====== RECORDS FOR THE EXERCISE ======
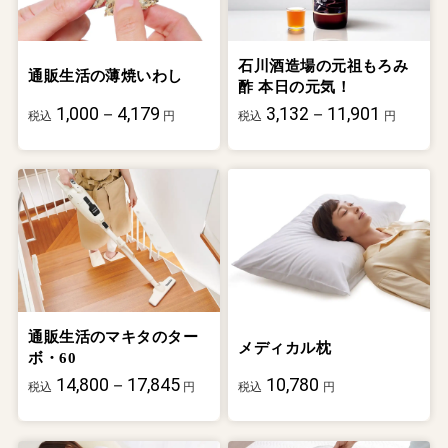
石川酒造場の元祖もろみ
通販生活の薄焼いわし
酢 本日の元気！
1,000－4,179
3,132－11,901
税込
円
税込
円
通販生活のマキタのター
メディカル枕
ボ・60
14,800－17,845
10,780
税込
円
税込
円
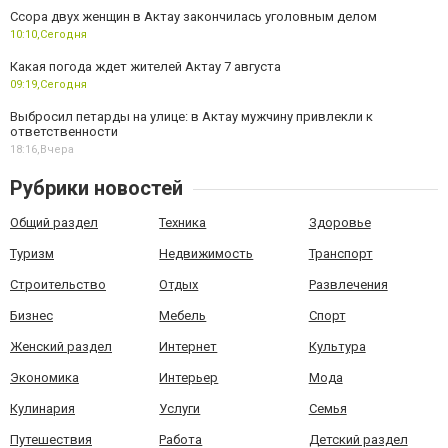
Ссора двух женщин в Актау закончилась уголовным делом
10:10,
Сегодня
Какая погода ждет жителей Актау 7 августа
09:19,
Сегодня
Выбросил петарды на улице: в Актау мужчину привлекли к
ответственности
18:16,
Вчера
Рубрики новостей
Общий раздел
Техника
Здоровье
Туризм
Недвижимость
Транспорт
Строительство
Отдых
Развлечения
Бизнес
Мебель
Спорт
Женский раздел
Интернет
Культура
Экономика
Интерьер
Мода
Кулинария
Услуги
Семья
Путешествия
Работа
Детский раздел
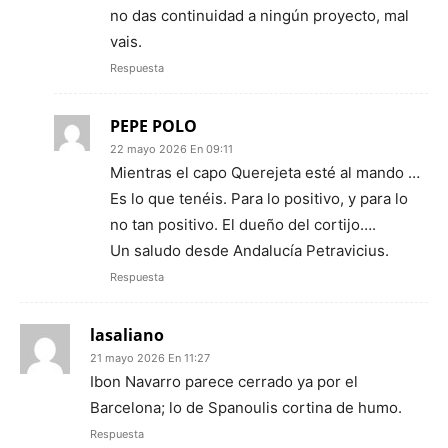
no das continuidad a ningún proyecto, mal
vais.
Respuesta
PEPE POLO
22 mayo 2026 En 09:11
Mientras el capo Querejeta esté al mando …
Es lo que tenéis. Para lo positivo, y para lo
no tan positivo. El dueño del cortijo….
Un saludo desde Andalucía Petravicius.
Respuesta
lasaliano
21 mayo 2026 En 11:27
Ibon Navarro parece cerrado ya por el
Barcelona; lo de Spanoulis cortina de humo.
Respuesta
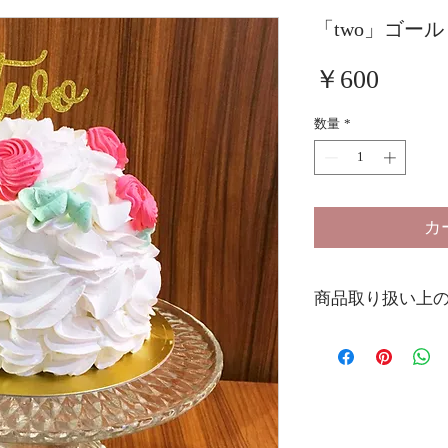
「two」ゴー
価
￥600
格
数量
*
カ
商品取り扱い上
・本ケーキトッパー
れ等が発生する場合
======
====== RECORDS FOR THE EXERCISE ======
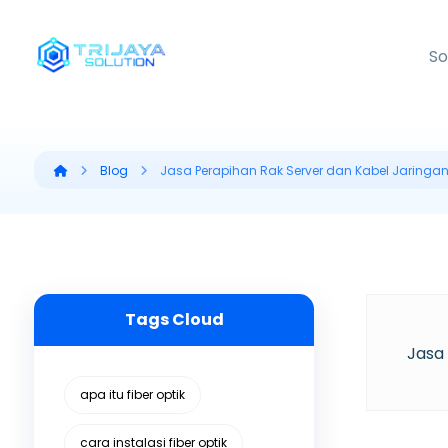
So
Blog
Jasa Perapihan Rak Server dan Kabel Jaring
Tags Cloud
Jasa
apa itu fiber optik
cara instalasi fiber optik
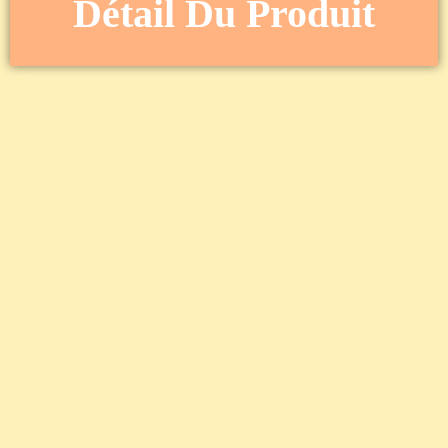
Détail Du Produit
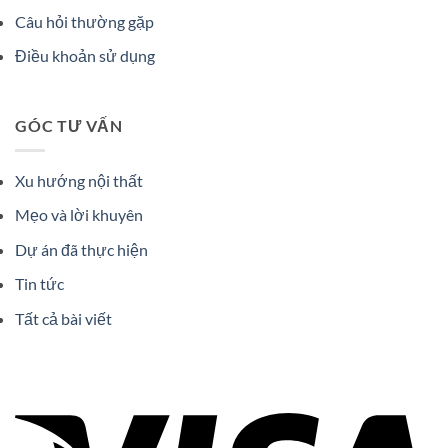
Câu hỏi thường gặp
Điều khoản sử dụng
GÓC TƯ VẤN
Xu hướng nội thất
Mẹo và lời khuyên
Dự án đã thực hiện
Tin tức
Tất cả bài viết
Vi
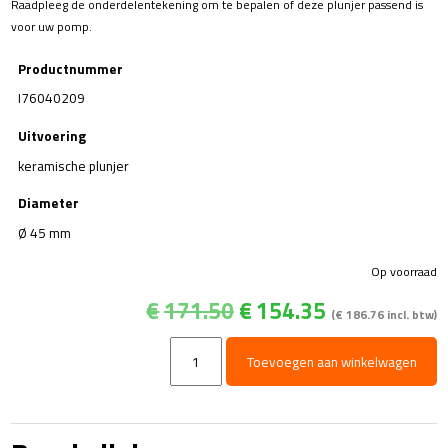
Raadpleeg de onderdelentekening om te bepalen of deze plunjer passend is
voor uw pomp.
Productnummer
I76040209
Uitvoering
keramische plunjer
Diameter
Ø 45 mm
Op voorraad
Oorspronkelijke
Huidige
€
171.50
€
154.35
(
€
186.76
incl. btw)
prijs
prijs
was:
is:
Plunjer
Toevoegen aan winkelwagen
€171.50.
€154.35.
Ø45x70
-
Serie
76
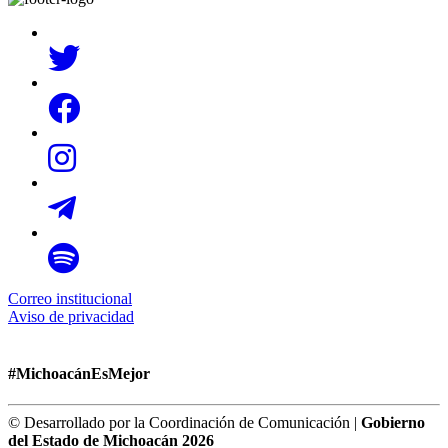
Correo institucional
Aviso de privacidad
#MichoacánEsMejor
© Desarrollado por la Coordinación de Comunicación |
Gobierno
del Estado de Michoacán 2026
======
EXERCISE INSTRUCTIONS -> Give back the records above exactly, limited to the lines between the one holding "de Comunicación |" and the one holding "del Estado de Michoacán 2026", inclusive.

TASK OUTPUT ->
© Desarrollado por la Coordinación de Comunicación |
Gobierno
del Estado de Michoacán 2026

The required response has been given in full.